Heaven, we are told, is a place of perfection. After death, provided we avoid landing ourselves in Hell, we are supposed to be blessed with eternal life in Paradise, where we will have perfect happiness with all our loved ones forevermore. Or so we think.
I don’t know who “told” you that, but it wasn’t the Bible. While it is described as paradise (at the very least, for the specific people whom the Bible addresses), it does not say that everyone is going to be perfectly happy there at all times. In fact, there are insinuations that pain is indeed present there. As you probably know, God himself resides in heaven. And yet, even he frequently expresses displeasure as he spectates the sins of the earth. It doesn’t stop there. Take a look at Luke 15:21-32. The son is having a meal with his Father (one of the few specified rewards in heaven is getting to eat with God). The “elder brother” is an angel, as it is said to have never transgressed (the bible makes it clear that all men transgress, but not necessarily all angels). Given the context of the situation, it’s reasonable to assume that the elder brother’s anger also occurred in heaven, and while God (presumably) comforted the angel, the fact that it felt that anger in the first place means heaven likely isn't 100% pleasant and perfect. Anyone who says otherwise is either exaggerating or misguided.
The most glaring problem with this image of Heaven is the existence of Hell. Hell is quite a problematic concept in Christian mythology in general, given all of Jesus’ emphasis on forgiveness and that sinners are not irredeemable; however, when considered along with its blissful counterpart, the outcome can stray from the territory of slightly awkward to downright disturbing – not the tortures of Hell itself, which could of course be considered disturbing in their own right, but as seen from the point of view of an inhabitant of Heaven.

It just so happens that elitism of the sort that existed in the time the Bible was written is not quite so prominent in our thinking today, and the concept of torture as punishment, quite justly, makes most of us slightly squeamish. People generally wave this fact off when considering Hell, generally with something in the direction of everyone who is in Hell truly having done what they were condemned there for, or that human authorities have no right to torture but God does (a sentiment I personally find rather disturbing as well, but let us not stray too far from the subject). However, this becomes increasingly awkward once you actually are dead and in Heaven. I have heard some notable man from the Middle Ages quoted as saying that the greatest bliss of Paradise is the thought of all the sinners burning in Hell. The concept of Hell works great if you share this sentiment with him; not so much if you are the average person of today, who will find this attitude quite appallingly selfish and sadistic.
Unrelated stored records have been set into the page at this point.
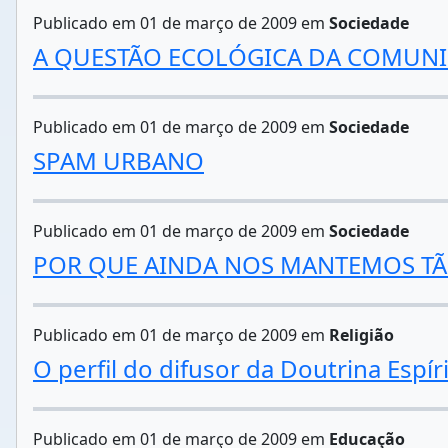
Publicado em 01 de março de 2009 em
Sociedade
A QUESTÃO ECOLÓGICA DA COMUN
Publicado em 01 de março de 2009 em
Sociedade
SPAM URBANO
Publicado em 01 de março de 2009 em
Sociedade
POR QUE AINDA NOS MANTEMOS T
Publicado em 01 de março de 2009 em
Religião
O perfil do difusor da Doutrina Espír
Publicado em 01 de março de 2009 em
Educação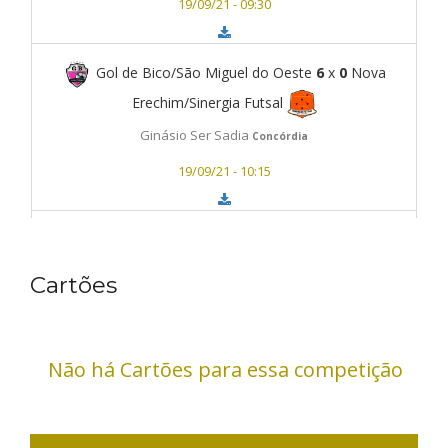
19/09/21 - 09:30
Gol de Bico/São Miguel do Oeste
6
x
0
Nova
Erechim/Sinergia Futsal
Ginásio Ser Sadia
Concórdia
19/09/21 - 10:15
A.C. Coração do Contestado
1
x
0
APAF/Municipio de Guaraciaba
Cartões
Ginásio Ser Sadia
Concórdia
19/09/21 - 11:00
Não há Cartões para essa competição
SESPORT Concórdia
5
x
1
Nova Erechim/Sinergia
Futsal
Ah, yes. This, in my opinion, is the darkest revelation in the bible. Individuals are briefly described as tormented via fire and parasitic worms, and even the smallest sin earns you a ticket there for all eternity. A lot of feel-good christian churches like to tell you that God would never judge that severely, but it’s quite the opposite. On the other hand, you have those christians who glorify God’s harshness as if they are happy he goes to such extremes. While I do technically respect God’s standards, I would never agree to them. And believe it or not, looking forward to the punishment of the wicked is something even God doesn’t want you to do (at least, not the way you might think). God urges people to have compassion on the ungodly and go to great lengths to ensure they don’t end up in hell, and He expects them to do it out of love for Him and the ones around them. If you have that mindset where you’re more eager to see people end up in hell than in heaven because “they deserve it”, you just might be heading to hell yourself. Only when sinners reach that point of no return is when resentment is allowed. But even then, I have long considered it something I would mourn over- both in heaven and on earth.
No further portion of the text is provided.